The interaction between macrolides and statins has previously been attributed to the inhibition of cytochrome P450 3A4 (CYP3A4), the mechanism of action for most macrolides.

“For this reason, the [FDA] currently warns against the co-administration of strong CYP3A4 inhibitors, including clarithromycin, with CYP3A4-metabolized statins,” researchers from Western University in London, Ontario, wrote in Canadian Medical Association Journal. “However, the inhibition of CYP3A4 cannot explain the increased risk of statin toxicity observed in our study, because we examined interactions with statins not metabolized by CYP3A4.”
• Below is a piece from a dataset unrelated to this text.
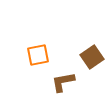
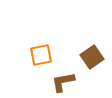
orange square: moved 3 px right
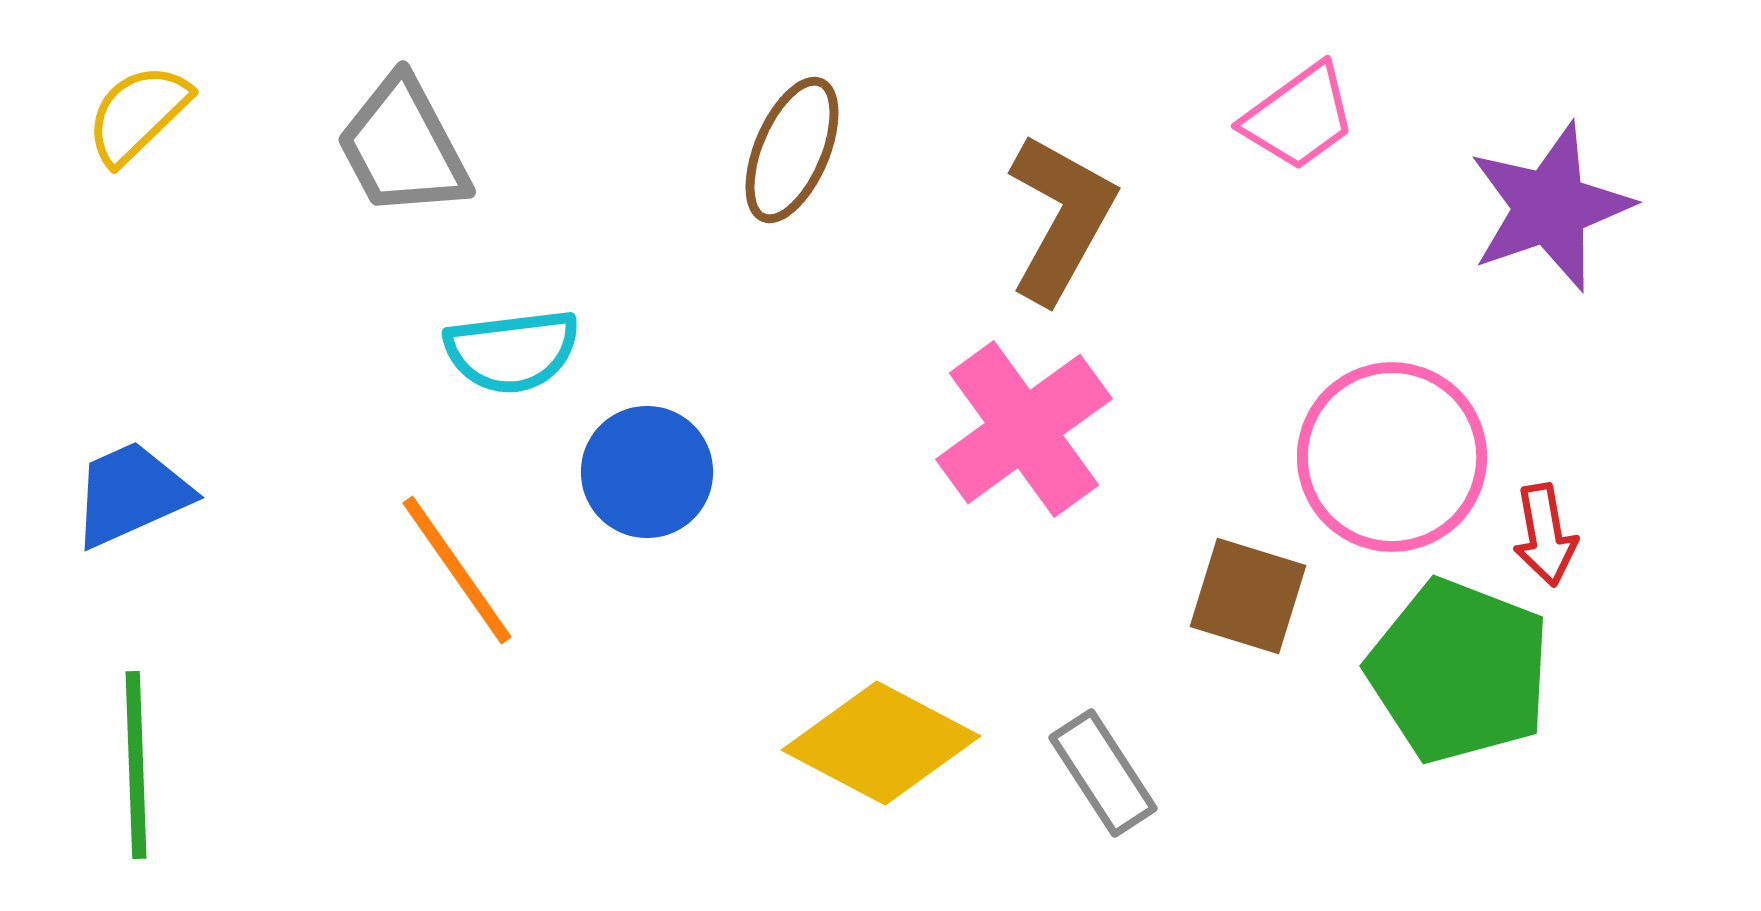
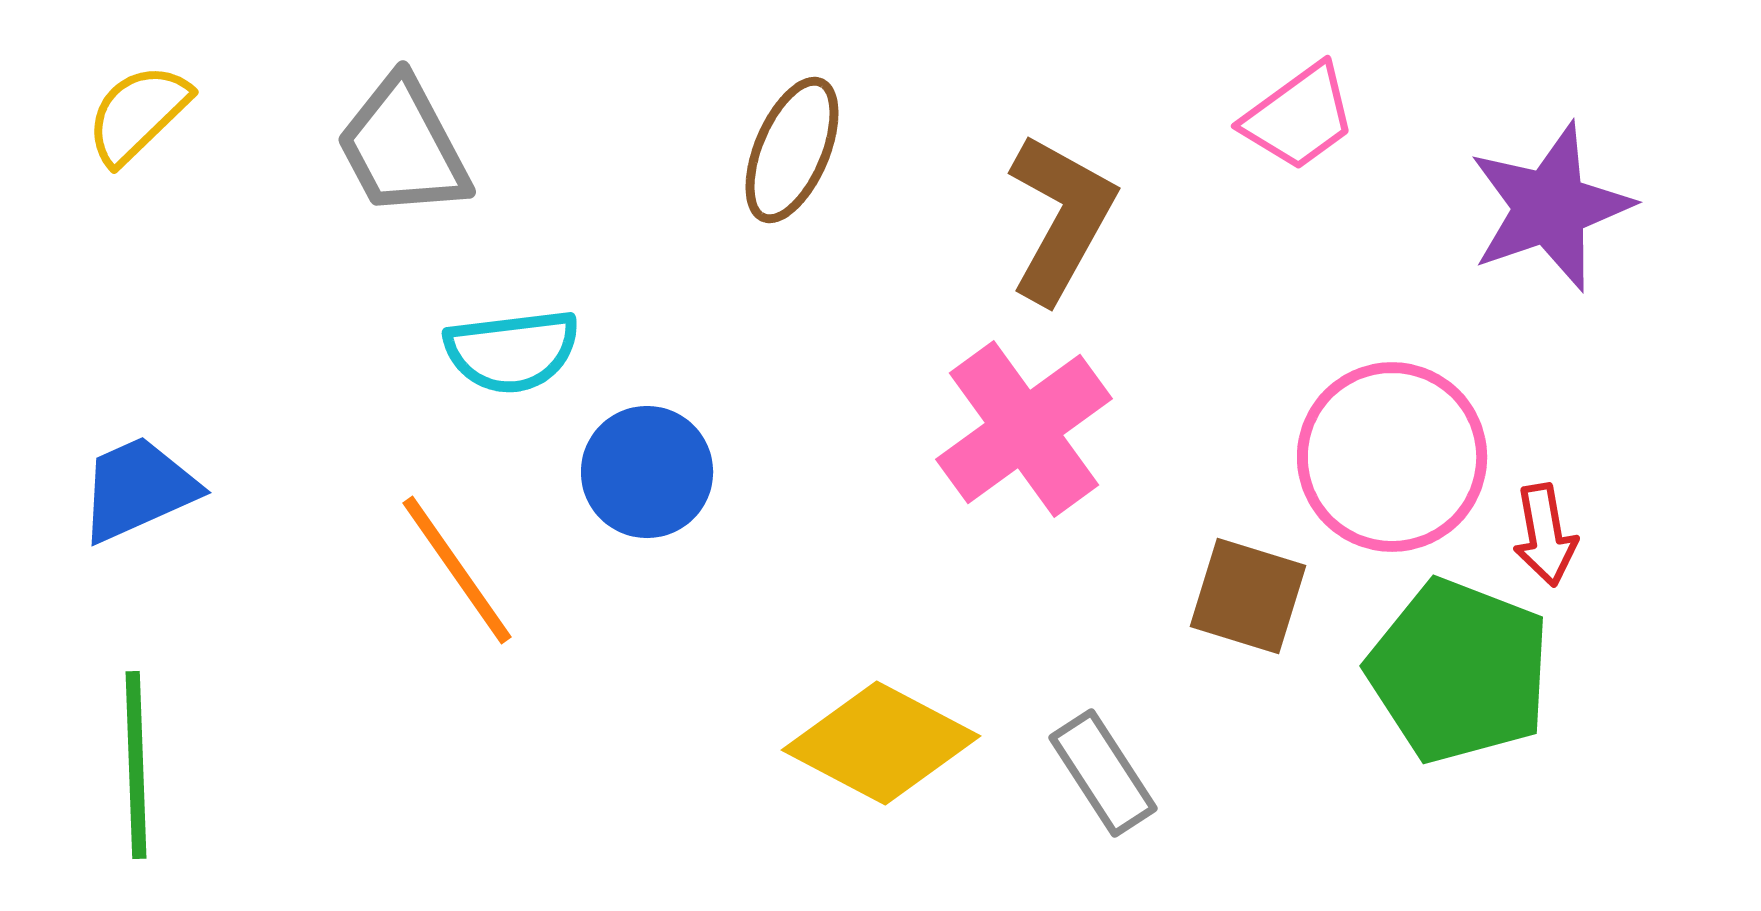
blue trapezoid: moved 7 px right, 5 px up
In a population-based cohort, the researchers evaluated outcomes among 104,041 patients taking non-CYP3A4-metabolized rosuvastatin (Crestor, AstraZeneca), pravastatin or fluvastatin, who also recently were prescribed clarithromycin or azithromycin, which does not inhibit CYP3A4, from June 2002 to March 2013. They followed the patients for 30 days after the first antibiotic co-prescription to determine patient outcomes.

Co-prescription of clarithromycin with one of the statins was associated with a greater risk for hospital admission with acute kidney injury (RR=1.46; 95% CI, 1.16-1.84), hospital admission with hyperkalemia (RR=1.87; 95% CI, 1.05-3.32) and all-cause mortality (RR=1.32; 95% CI, 1.04-1.62). There were 13 admissions with rhabdomyolysis for clarithromycin and six for azithromycin, but the increased risk was not significant (RR=2.21; 95% CI, 0.84-5.81). The associations persisted after adjustment for 15 different confounders.

“Although the FDA recommends the use of non-CYP3A4–metabolized statins as a safer alternative when taken concurrently with CYP3A4 inhibitors, our finding indicate that unintended adverse events may still occur, possibly because of additional mechanisms of drug interactions independent of the CYP3A4 pathway,” the researchers wrote. “To prevent toxicity, the use of azithromycin or another antibiotic that does not interact with statins can be considered.”

Disclosure: The researchers report relationships with Astellas, AstraZeneca, Bristol-Myers Squibb, Eli Lilly, GlaxoSmithKline, Hoffman-La Roche, Novartis, Novo Nordisk, Pfizer and Roche.